▸ TASK ITEM
Scan the entries below for the word "elenco" and copy every line in which it occurs.

▸ DATASET RECORDS
# # # # # # #

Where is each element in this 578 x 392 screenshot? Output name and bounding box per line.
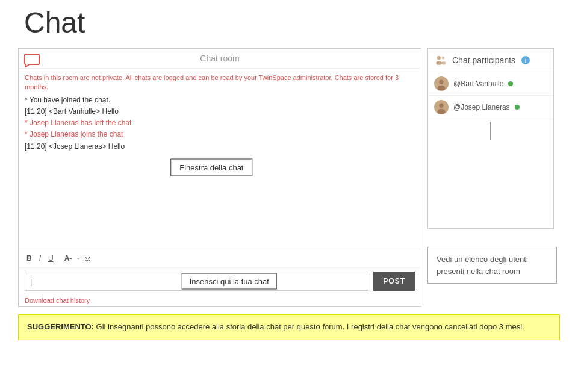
smiley-button[interactable]: ☺	[83, 254, 92, 263]
chat-join-msg: * Josep Llaneras joins the chat	[25, 129, 415, 140]
chat-notice: Chats in this room are not private. All …	[25, 73, 415, 92]
main-content: Chat room Chats in this room are not pri…	[12, 48, 566, 307]
svg-point-7	[438, 109, 446, 114]
svg-point-4	[439, 80, 443, 84]
vedi-text-line2: presenti nella chat room	[437, 267, 520, 276]
chat-msg-2: [11:20] <Josep Llaneras> Hello	[25, 141, 415, 152]
svg-point-5	[438, 86, 446, 90]
participant-item-2: @Josep Llaneras	[428, 96, 553, 119]
chat-panel: Chat room Chats in this room are not pri…	[18, 48, 421, 307]
chat-log: * You have joined the chat. [11:20] <Bar…	[25, 95, 415, 152]
chat-messages: Chats in this room are not private. All …	[19, 69, 421, 249]
online-indicator-2	[515, 105, 520, 110]
vedi-text-line1: Vedi un elenco degli utenti	[437, 255, 528, 264]
participant-item-1: @Bart Vanhulle	[428, 72, 553, 96]
vedi-box: Vedi un elenco degli utenti presenti nel…	[427, 247, 557, 284]
participant-avatar-2	[434, 100, 449, 114]
bold-button[interactable]: B	[25, 253, 34, 264]
chat-input-row: Inserisci qui la tua chat POST	[19, 267, 421, 294]
italic-button[interactable]: I	[37, 253, 43, 264]
participant-avatar-1	[434, 76, 449, 91]
download-link[interactable]: Download chat history	[19, 294, 421, 306]
post-button[interactable]: POST	[373, 272, 415, 291]
participant-name-2: @Josep Llaneras	[453, 103, 510, 111]
chat-leave-msg: * Josep Llaneras has left the chat	[25, 117, 415, 129]
chat-input[interactable]	[25, 272, 368, 291]
chat-room-label: Chat room	[200, 54, 239, 63]
suggestion-prefix: SUGGERIMENTO:	[27, 322, 94, 331]
chat-window-label: Finestra della chat	[170, 159, 252, 176]
participants-title: Chat participants	[452, 55, 515, 65]
participants-icon	[434, 54, 447, 67]
svg-point-2	[442, 57, 445, 60]
font-size-button[interactable]: A-	[63, 253, 74, 264]
svg-point-1	[436, 61, 441, 65]
suggestion-text: Gli insegnanti possono accedere alla sto…	[94, 322, 524, 331]
chat-msg-1: [11:20] <Bart Vanhulle> Hello	[25, 106, 415, 117]
suggestion-box: SUGGERIMENTO: Gli insegnanti possono acc…	[18, 314, 560, 340]
tooltip-connector-line	[490, 122, 491, 140]
participants-header: Chat participants i	[428, 49, 553, 72]
svg-point-3	[441, 61, 446, 65]
chat-toolbar: B I U A- - ☺	[19, 249, 421, 267]
chat-panel-header: Chat room	[19, 49, 421, 69]
underline-button[interactable]: U	[46, 253, 55, 264]
page-title: Chat	[12, 6, 566, 39]
online-indicator-1	[508, 81, 513, 86]
chat-join-self: * You have joined the chat.	[25, 95, 415, 106]
participants-panel: Chat participants i @Bart Vanhulle	[427, 48, 554, 229]
svg-point-6	[439, 104, 443, 108]
vedi-content: Vedi un elenco degli utenti presenti nel…	[427, 247, 557, 284]
svg-point-0	[437, 56, 441, 60]
toolbar-sep-2: -	[77, 254, 79, 263]
right-panel: Chat participants i @Bart Vanhulle	[427, 48, 560, 307]
participant-name-1: @Bart Vanhulle	[453, 79, 503, 88]
info-badge[interactable]: i	[521, 56, 530, 64]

# # # # # # #

▸ SOLUTION TO THE EXERCISE
vedi-text-line1: Vedi un elenco degli utenti	[437, 255, 528, 264]
vedi-box: Vedi un elenco degli utenti presenti nel…	[427, 247, 557, 284]
vedi-content: Vedi un elenco degli utenti presenti nel…	[427, 247, 557, 284]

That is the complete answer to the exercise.